• _Work request_: Please reproduce the entries below exactly, omitting any images they contain.

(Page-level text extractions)
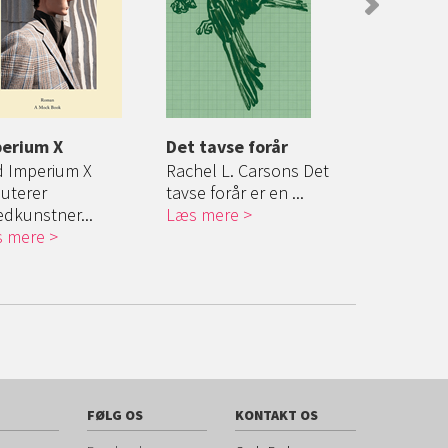
erium X
Det tavse forår
Tidsånder
 Imperium X
Rachel L. Carsons Det
En skandina
uterer
tavse forår er en ...
kunstner invi
ledkunstner...
Læs mere
Læs mere
 mere
FØLG OS
KONTAKT OS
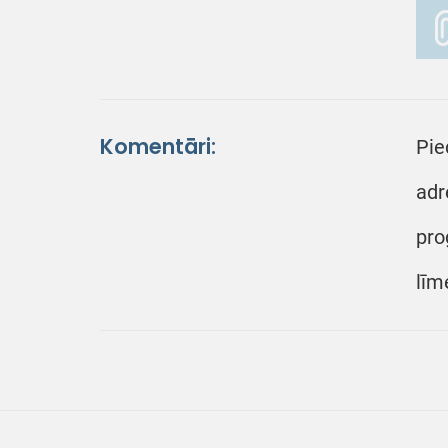
Komentāri:
Pie
adr
pro
līm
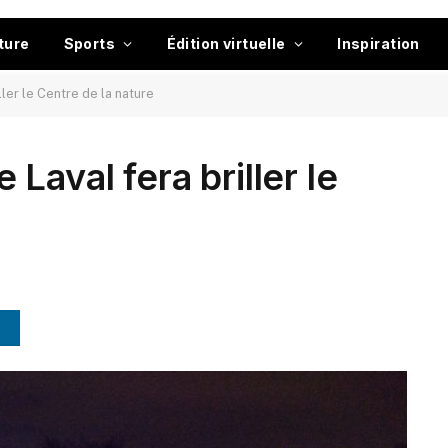
ture
Sports
Édition virtuelle
Inspiration
ler le Centre de la nature
Laval fera briller le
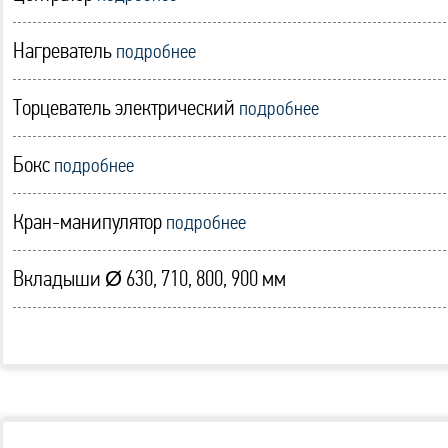
Нагреватель
подробнее
Торцеватель электрический
подробнее
Бокс
подробнее
Кран-манипулятор
подробнее
Вкладыши Ø 630, 710, 800, 900 мм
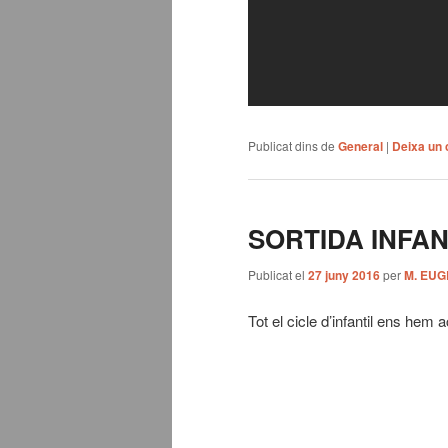
Publicat dins de
General
|
Deixa un 
SORTIDA INFA
Publicat el
27 juny 2016
per
M. EUG
Tot el cicle d’infantil ens hem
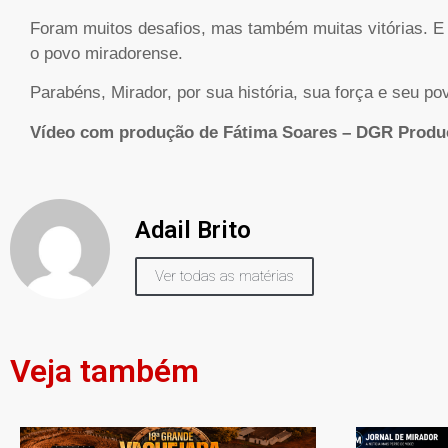
Foram muitos desafios, mas também muitas vitórias. 
o povo miradorense.
Parabéns, Mirador, por sua história, sua força e seu p
Vídeo com produção de Fátima Soares – DGR Produ
Adail Brito
Ver todas as matérias
Veja também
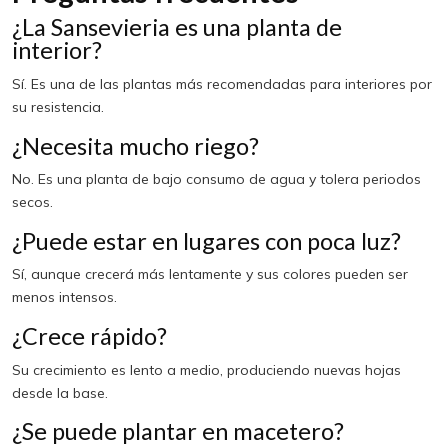
¿La Sansevieria es una planta de
interior?
Sí. Es una de las plantas más recomendadas para interiores por
su resistencia.
¿Necesita mucho riego?
No. Es una planta de bajo consumo de agua y tolera periodos
secos.
¿Puede estar en lugares con poca luz?
Sí, aunque crecerá más lentamente y sus colores pueden ser
menos intensos.
¿Crece rápido?
Su crecimiento es lento a medio, produciendo nuevas hojas
desde la base.
¿Se puede plantar en macetero?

• _Result_:
erium X
Det tavse forår
Tidsånder
 Imperium X
Rachel L. Carsons Det
En skandina
uterer
tavse forår er en ...
kunstner invi
ledkunstner...
Læs mere
Læs mere
 mere
FØLG OS
KONTAKT OS
Komentāri:
Pie
adr
pro
līm
ture
Sports
Édition virtuelle
Inspiration
ler le Centre de la nature
Laval fera briller le
Нагреватель
подробнее
Торцеватель электрический
подробнее
Бокс
подробнее
Кран-манипулятор
подробнее
Вкладыши Ø 630, 710, 800, 900 мм
Publicat dins de
General
|
Deixa un 
SORTIDA INFA
Publicat el
27 juny 2016
per
M. EUG
Tot el cicle d’infantil ens hem
Foram muitos desafios, mas também muitas vitórias. 
o povo miradorense.
Parabéns, Mirador, por sua história, sua força e seu p
Vídeo com produção de Fátima Soares – DGR Produ
Adail Brito
Ver todas as matérias
Veja também
¿La Sansevieria es una planta de
interior?
Sí. Es una de las plantas más recomendadas para interiores por
su resistencia.
¿Necesita mucho riego?
No. Es una planta de bajo consumo de agua y tolera periodos
secos.
¿Puede estar en lugares con poca luz?
Sí, aunque crecerá más lentamente y sus colores pueden ser
menos intensos.
¿Crece rápido?
Su crecimiento es lento a medio, produciendo nuevas hojas
desde la base.
¿Se puede plantar en macetero?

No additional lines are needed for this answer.